Tarifabschluss bei der Post: Ein Ergebnis mit Fragezeichen

Seite 2: Warnstreiks usw.: ein Tariftheater zur Mitgliedergewinnung?

Ging es hier also wieder einmal um ein Tariftheater? Dies vermuteten schon einige Medien im Vorfeld und der Abschluss scheint ihnen recht zu geben. Offenbar war die ganze Tarifauseinandersetzung nicht auf die Durchsetzung der anfangs formulierten Forderungen gerichtet.

Verdi wollte sich vielmehr unübersehbar als die kämpferische Alternative zu den anderen Gewerkschaften präsentieren und so Mitglieder für sich gewinnen. Verdi-Chef Frank Werneke verkündete stolz, "rund 45.000 Neueintritte bei der Gewerkschaft seien nicht zuletzt auf die Tarifauseinandersetzungen beim ehemals staatlichen Unternehmen zurückzuführen" (Junge Welt, 17.3.23).

Mitglieder und Sympathisanten sollten sich bei den Streikaktionen anscheinend im Gemeinschaftsgefühl ergehen. Man war in der Öffentlichkeit präsent, erntete auch Anerkennung, das war's dann. Damit die aktivierten Mitglieder nicht auf die Idee der Durchsetzung ihrer Forderungen kommen, wurde der Streik abgeblasen und eine schnelle Vereinbarung präsentiert.

Und jetzt der Abschluss im Öffentlichen Dienst?

Zu erwarten ist, dass Verdi hier seine Mitglieder genauso verschaukelt wie beim Postabschluss und eine Vereinbarung akzeptiert, die statt Reallohnsicherung einen Strauß von Sonderzahlungen bietet – ebenfalls in Übereinstimmung mit der Regierungslinie.

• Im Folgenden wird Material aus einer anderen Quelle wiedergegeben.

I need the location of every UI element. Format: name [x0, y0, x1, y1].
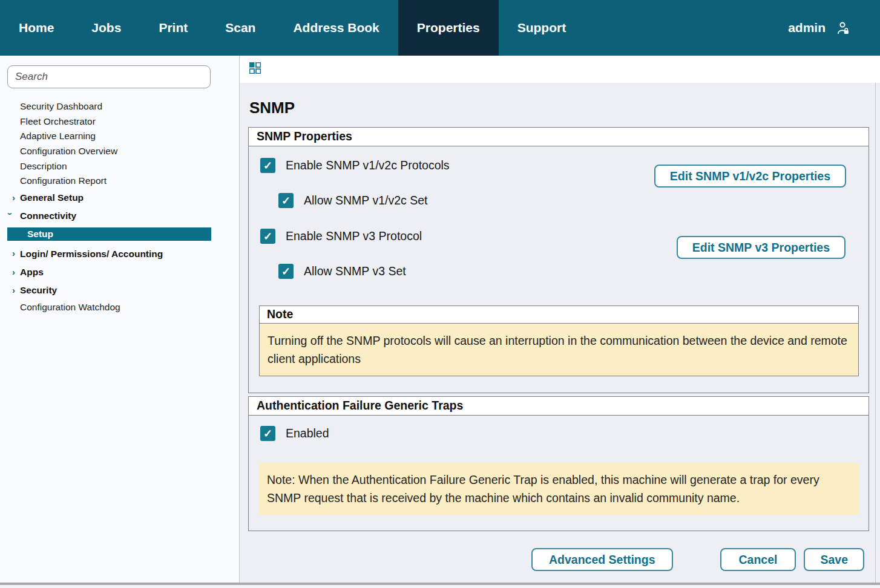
- checkbox-auth-traps-enabled[interactable]: [260, 426, 275, 441]
- search-input[interactable]: [7, 65, 211, 88]
- chevron-right-icon: ›: [12, 249, 15, 258]
- nav-tab-home[interactable]: Home: [0, 0, 73, 56]
- sidebar-item-configuration-overview[interactable]: Configuration Overview: [0, 144, 239, 159]
- auth-traps-section: Authentication Failure Generic Traps Ena…: [248, 396, 869, 531]
- sidebar-item-fleet-orchestrator[interactable]: Fleet Orchestrator: [0, 114, 239, 129]
- sidebar-item-configuration-report[interactable]: Configuration Report: [0, 174, 239, 189]
- checkbox-allow-snmp-v3-set[interactable]: [278, 264, 294, 279]
- app-window: Home Jobs Print Scan Address Book Proper…: [0, 0, 880, 588]
- chevron-right-icon: ›: [12, 267, 15, 276]
- checkbox-label: Enable SNMP v3 Protocol: [286, 229, 422, 243]
- sidebar-item-configuration-watchdog[interactable]: Configuration Watchdog: [0, 300, 239, 315]
- checkbox-enable-snmp-v3[interactable]: [260, 229, 275, 244]
- nav-tab-address-book[interactable]: Address Book: [274, 0, 398, 56]
- row-enabled: Enabled: [260, 426, 869, 441]
- nav-user-label: admin: [788, 21, 826, 35]
- content-body: SNMP SNMP Properties Enable SNMP v1/v2c …: [248, 83, 869, 571]
- sidebar-item-general-setup[interactable]: › General Setup: [0, 189, 239, 207]
- note-title: Note: [260, 306, 858, 324]
- edit-snmp-v3-button[interactable]: Edit SNMP v3 Properties: [677, 236, 846, 259]
- save-button[interactable]: Save: [804, 548, 864, 571]
- grid-icon[interactable]: [249, 62, 880, 74]
- checkbox-allow-snmp-v1v2c-set[interactable]: [278, 193, 294, 208]
- note-text: Turning off the SNMP protocols will caus…: [260, 324, 858, 376]
- note-box: Note Turning off the SNMP protocols will…: [259, 305, 859, 376]
- row-allow-v3-set: Allow SNMP v3 Set: [278, 264, 406, 279]
- sidebar-item-apps[interactable]: › Apps: [0, 263, 239, 281]
- sidebar-item-adaptive-learning[interactable]: Adaptive Learning: [0, 129, 239, 144]
- page-title: SNMP: [249, 99, 869, 117]
- nav-user-menu[interactable]: admin: [788, 0, 851, 56]
- snmp-properties-section: SNMP Properties Enable SNMP v1/v2c Proto…: [248, 127, 869, 393]
- content-top-strip: [240, 56, 880, 83]
- checkbox-label: Allow SNMP v1/v2c Set: [304, 194, 427, 207]
- row-allow-v1v2c-set: Allow SNMP v1/v2c Set: [278, 193, 427, 208]
- auth-traps-body: Enabled Note: When the Authentication Fa…: [249, 416, 869, 531]
- nav-tab-support[interactable]: Support: [499, 0, 585, 56]
- snmp-properties-body: Enable SNMP v1/v2c Protocols Allow SNMP …: [249, 146, 869, 393]
- sidebar-item-connectivity[interactable]: › Connectivity: [0, 207, 239, 225]
- nav-tab-scan[interactable]: Scan: [206, 0, 274, 56]
- row-enable-v3: Enable SNMP v3 Protocol: [260, 229, 422, 244]
- auth-note-text: Note: When the Authentication Failure Ge…: [259, 463, 859, 515]
- edit-snmp-v1v2c-button[interactable]: Edit SNMP v1/v2c Properties: [654, 165, 846, 188]
- chevron-right-icon: ›: [12, 193, 15, 202]
- nav-tab-print[interactable]: Print: [140, 0, 206, 56]
- sidebar-nav: Security Dashboard Fleet Orchestrator Ad…: [0, 99, 239, 315]
- sidebar-item-setup[interactable]: Setup: [7, 227, 211, 241]
- top-navigation: Home Jobs Print Scan Address Book Proper…: [0, 0, 880, 56]
- bottom-strip: [0, 585, 880, 588]
- sidebar-item-login-permissions-accounting[interactable]: › Login/ Permissions/ Accounting: [0, 244, 239, 263]
- sidebar-item-description[interactable]: Description: [0, 158, 239, 174]
- cancel-button[interactable]: Cancel: [720, 548, 796, 571]
- sidebar-item-security[interactable]: › Security: [0, 281, 239, 299]
- advanced-settings-button[interactable]: Advanced Settings: [531, 548, 673, 571]
- checkbox-enable-snmp-v1v2c[interactable]: [260, 158, 275, 173]
- checkbox-label: Enable SNMP v1/v2c Protocols: [286, 158, 450, 172]
- sidebar-item-security-dashboard[interactable]: Security Dashboard: [0, 99, 239, 114]
- nav-tab-properties[interactable]: Properties: [398, 0, 499, 56]
- footer-button-row: Advanced Settings Cancel Save: [248, 548, 869, 571]
- sidebar: Security Dashboard Fleet Orchestrator Ad…: [0, 56, 240, 588]
- nav-tab-jobs[interactable]: Jobs: [73, 0, 140, 56]
- row-enable-v1v2c: Enable SNMP v1/v2c Protocols: [260, 158, 450, 173]
- main-content: SNMP SNMP Properties Enable SNMP v1/v2c …: [240, 56, 880, 588]
- snmp-properties-section-title: SNMP Properties: [249, 128, 869, 146]
- checkbox-label: Allow SNMP v3 Set: [304, 264, 406, 278]
- content-right-edge: [875, 83, 876, 583]
- user-lock-icon: [835, 20, 851, 36]
- auth-traps-section-title: Authentication Failure Generic Traps: [249, 397, 869, 416]
- chevron-right-icon: ›: [12, 286, 15, 295]
- chevron-down-icon: ›: [6, 212, 15, 215]
- checkbox-label: Enabled: [286, 426, 329, 440]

Vor der Tarifrunde im Öffentlichen Dienst wurde anscheinend auch kein Abschluss angestrebt, der bei den Mitgliedern zu große Erwartungen weckt. Schließlich wird bei Verdi-Mitgliedern der Spruch des ehemaligen Vorsitzenden Bsirske kolportiert, der gewarnt haben soll: Wer die Mitglieder auf die Bäume treibt, müsse sie auch wieder herunterholen können.

Solchen Warnungen kann man entnehmen, dass die Verdi-Funktionäre ihre Mitglieder offenbar als Tarifstatisten behandeln, die sich auf Kommando als Streikkomparsen aufführen, bei Bedarf aber auch wieder brav arbeiten gehen. Das Problem scheint die Tarifkommission zurzeit wieder bei ihren Mitgliedern zu sehen.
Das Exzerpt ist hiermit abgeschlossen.